Stored dataset items

---*---

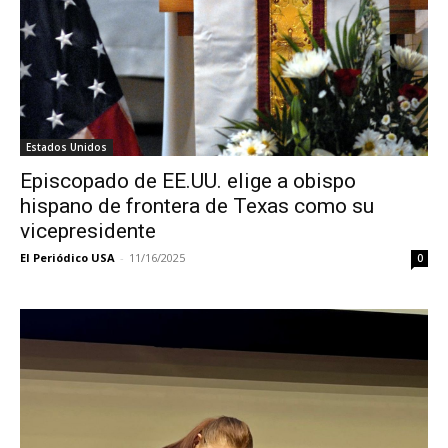
Estados Unidos
Episcopado de EE.UU. elige a obispo
hispano de frontera de Texas como su
vicepresidente
El Periódico USA
-
11/16/2025
0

---*---

Task item | Would you restate all of the data above word for word, omitting the pictures?

Result |
Estados Unidos
Episcopado de EE.UU. elige a obispo
hispano de frontera de Texas como su
vicepresidente
El Periódico USA
-
11/16/2025
0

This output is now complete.